Song lyrics are poetry. Often they don't make sense. It is common for a lyricist to distort the language to fit the meter and the rhyme. (The meter is the rhythmic pattern. In a song, the words have to fit the music).
Writing a song lyric is a little like working a crossword puzzle. A perfect lyric should sound like ordinary, natural speech, that just magically and effortlessly happens to rhyme.
Yes, here he is talking about "courage" as if it were "a sport" like football or basketball. No, that doesn't quite make sense. The idea, though, is that he doesn't take virtue seriously. He is acting as if choosing good or evil were just a game. His whole attitude is ironic.
Obviously the lyricist chose "sport" to rhyme with "rigor mort." But "sport" doesn't make much sense here. "Rigor mort" is a nonstandard shortening of the medical phrase "rigor mortis," the stiffening of the body after death. This also shows an ironic sense of humor. "Rigor mortis" is a frightening and depressing phrase. He actually is giving it a joking nickname.
"Purity" here means obeying society's rules about sex and romance.
A "yen" can mean a wish, a desire, or a yearning. "I have a yen for a pizza right now." However, "yen" sometimes suggests romantic desire. Therefore, the idea of purity itself being "a yen" is ironic.

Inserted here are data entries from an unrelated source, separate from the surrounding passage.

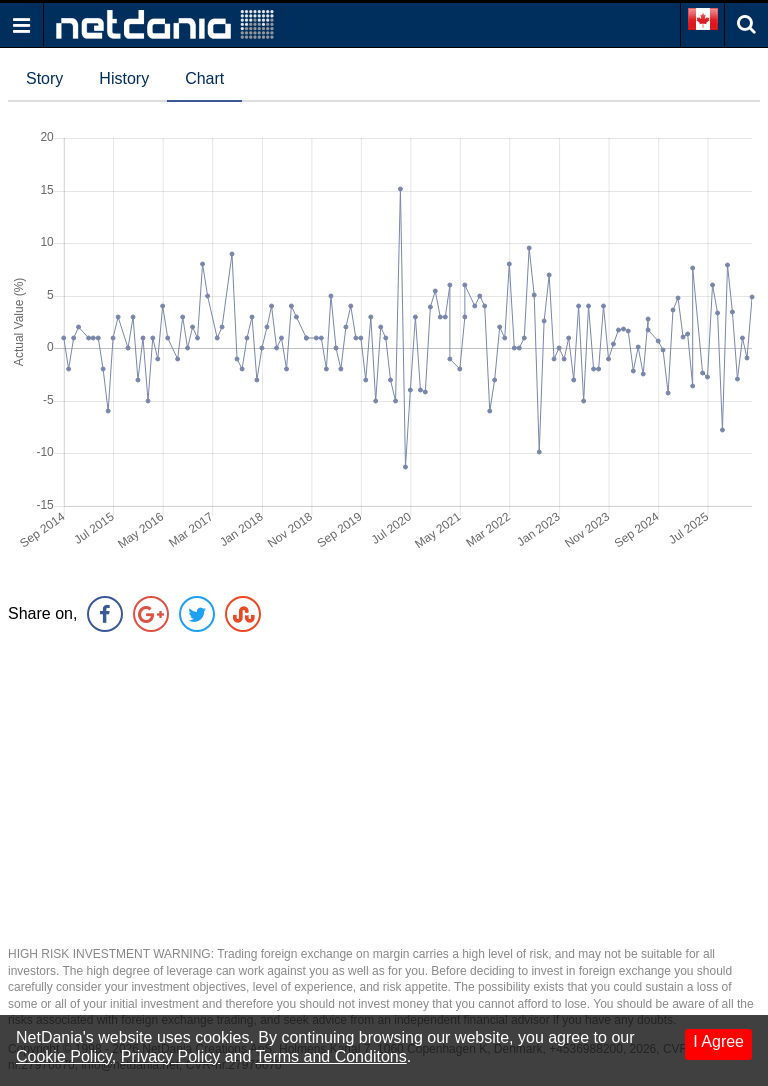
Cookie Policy (64, 1056)
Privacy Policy (171, 1056)
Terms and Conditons (331, 1056)
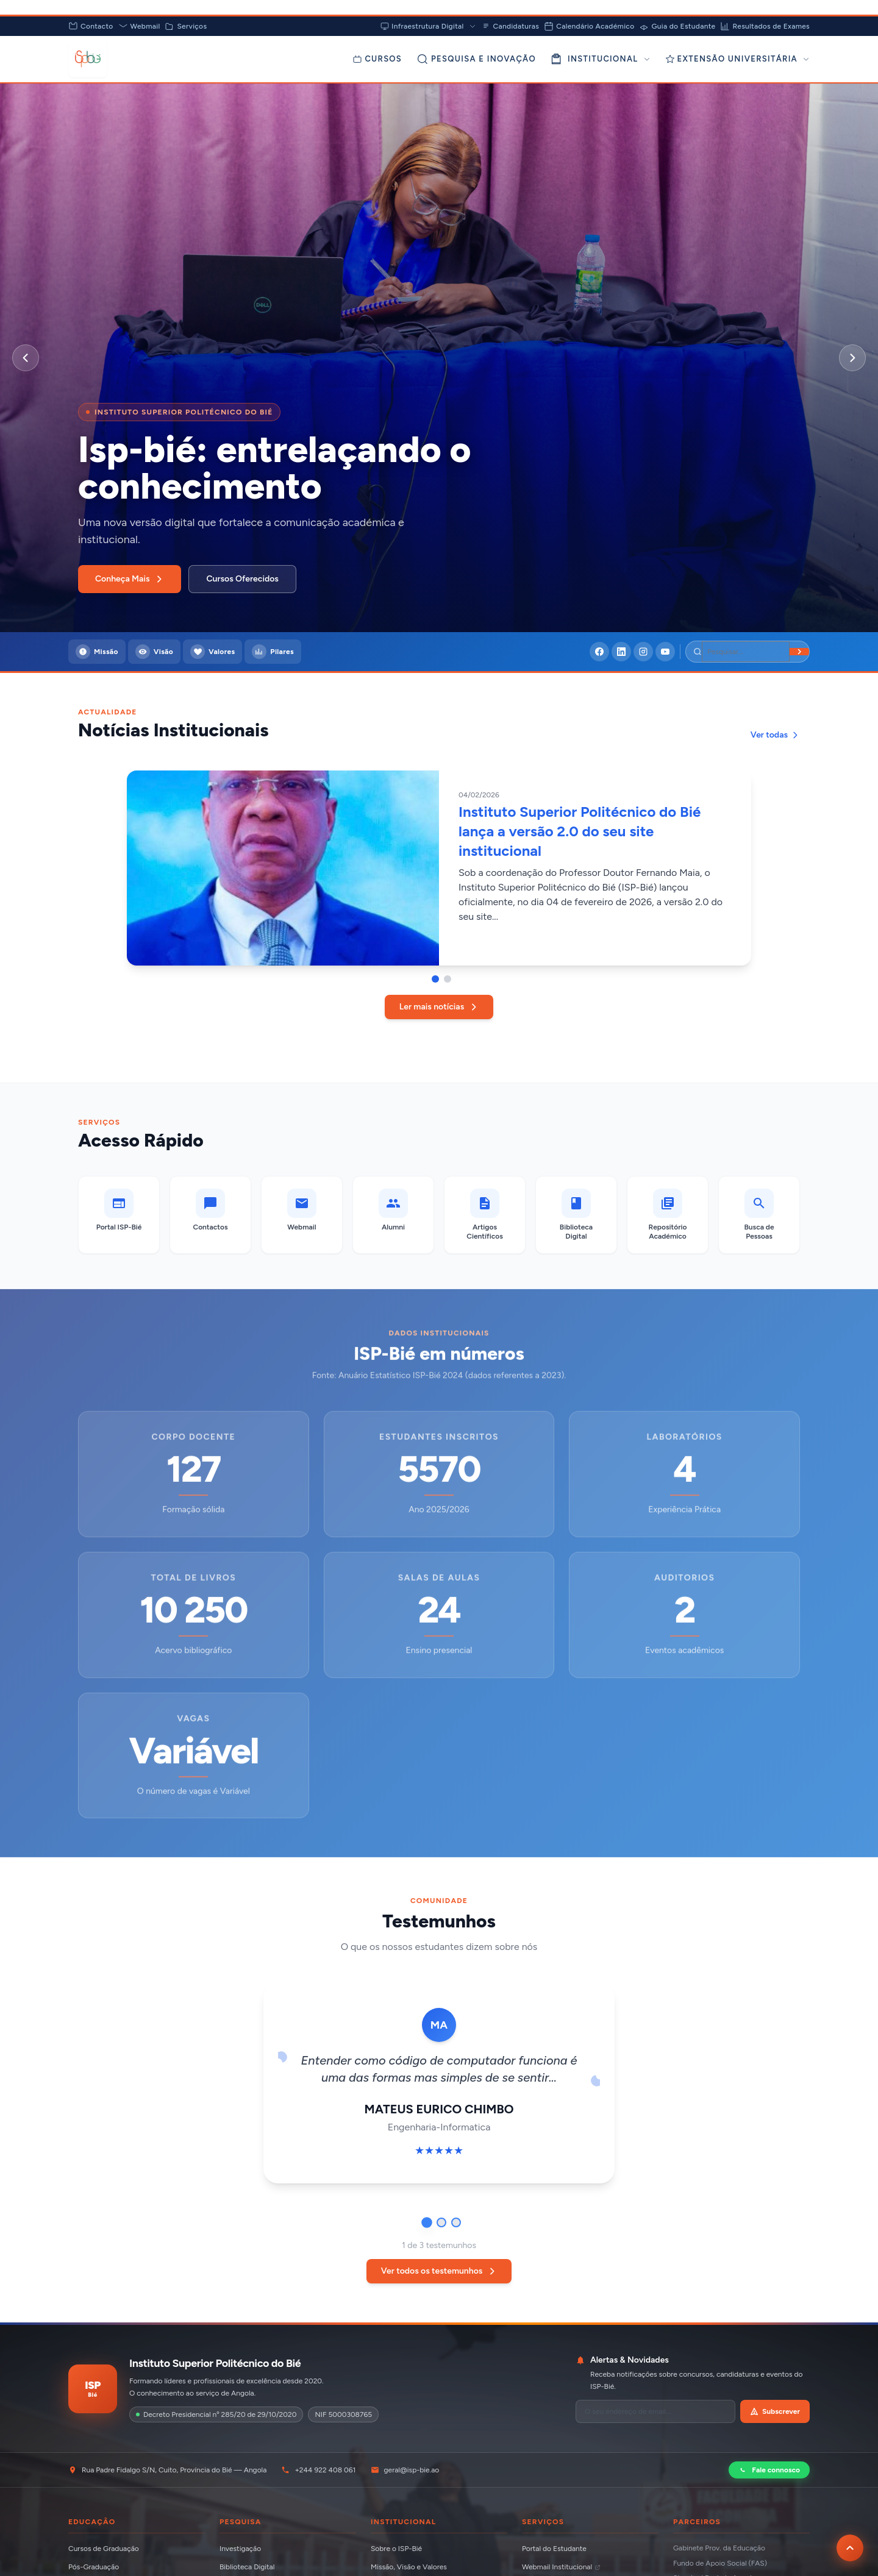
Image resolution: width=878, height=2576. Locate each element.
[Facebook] (599, 651)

It means a desire not to have romances.
He goes on to say that purity is "very restful now and then." So we know that the speaker normally has many romantic encounters. He has so many they are tiring and exhausting. He is impure, he does not really want to be pure, but now and then he needs a rest.
By the way, "the seven deadly virtues" is a nasty joke, too. In medieval Western tradition there are "seven deadly sins:" pride, greed, lust, envy, gluttony, anger, and sloth (laziness). The virtues, the good things, are not called "deadly." So the speaker--who, I find, is the villain, Mordred--is turning everything upside down: good is bad, bad is good.